Background: Screening and timely treatment of precancerous gastric cancer diseases or of gastric cancer in the early stages has important significance in reducing the incidence and mortality of gastric cancer. Gastroscopy and histopathological biopsy are still the gold standards for the diagnosis of gastric diseases. But the application of astroscopy for the screening and diagnosis of gastric diseases is limited. In recent years, serum pepsinogen (PG),
gastrin, and Helicobacter pylori (H. pylori) IgG antibodies have become indicators for “serological biopsy” of the gastric mucosa.
Methods: From January 2016 to January 2018, a total of 2,394 patients with digestive tract symptoms underwent gastroscopy. According to the endoscopic examination and pathological diagnosis, there were four case groups: 1,376 cases of chronic non-atrophic gastritis, 708 cases of chronic atrophic gastritis, 265 cases of gastric ulcer, and 45 cases of gastric cancer. Serological gastric biopsies were performed and analyzed.

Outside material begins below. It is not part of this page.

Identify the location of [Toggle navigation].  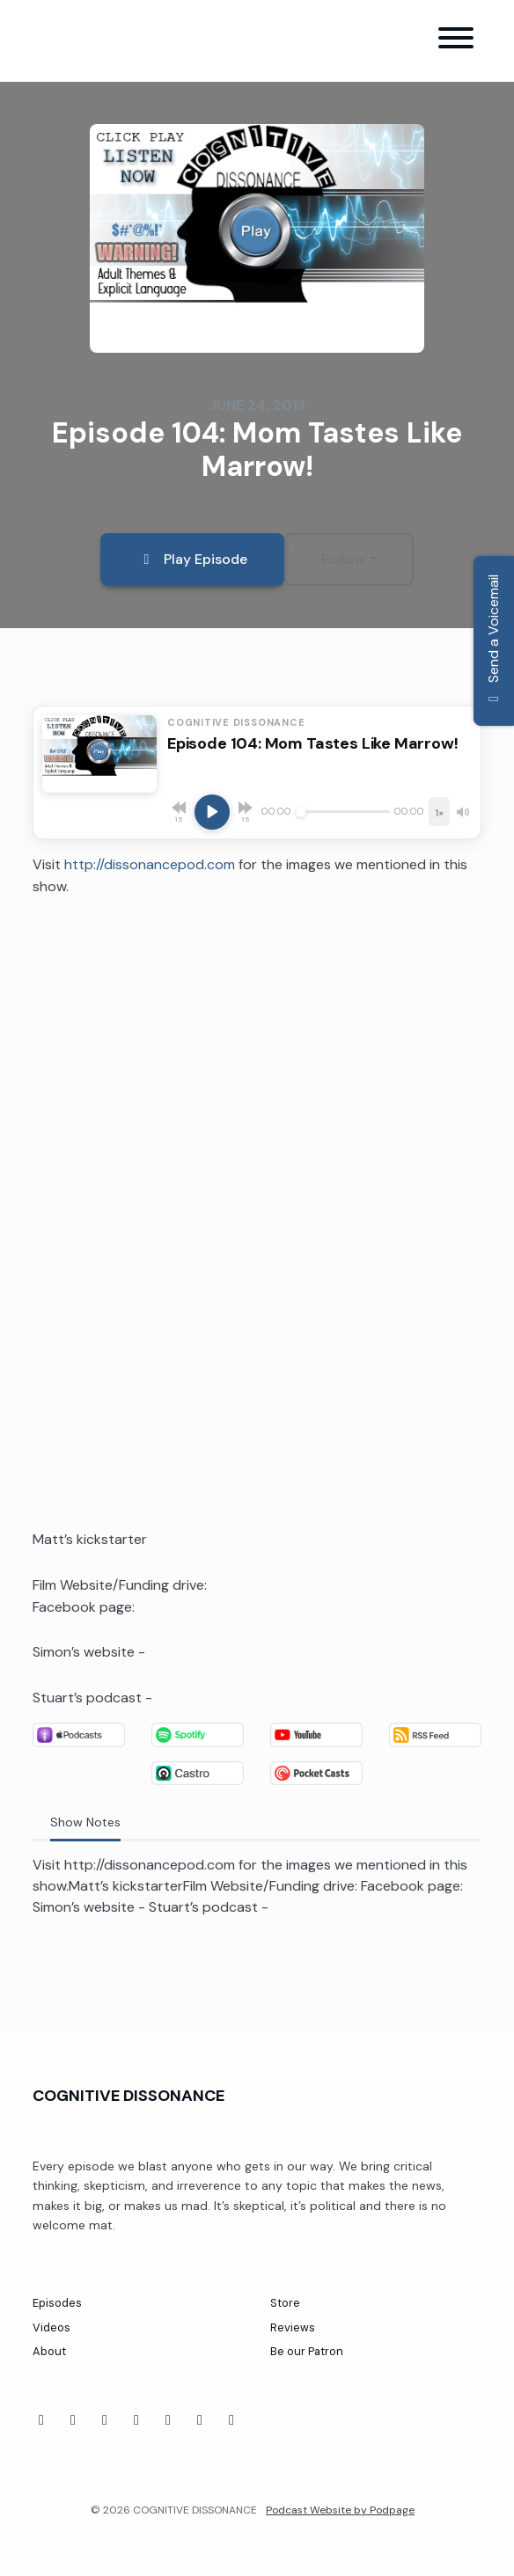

Results: The serum levels of PGI in the chronic atrophic gastritis group was significantly lower than that in the chronic non-atrophic gastritis group, gastric ulcer group, and gastric cancer group (p < 0.05). The serum levels of PGII and G-17 in the gastric cancer group were significantly higher than those in the chronic non-atrophic Gastritis group, chronic atrophic gastritis group, and gastric ulcer group (p < 0.05). The PGR in the gastric cancer
group was significantly lower than that in the chronic non-atrophic gastritis group, chronic atrophic Gastritis group, and gastric ulcer group (p < 0.05). The H. pylori positive rates in the chronic atrophic gastritis group and gastric cancer group were higher than those in the chronic non-atrophic gastritis group and gastric ulcer Group (p < 0.05).
Conclusions: Serological gastric biopsy is closely correlated to gastric mucosal disease and can be used as a Screening tool in gastric disease.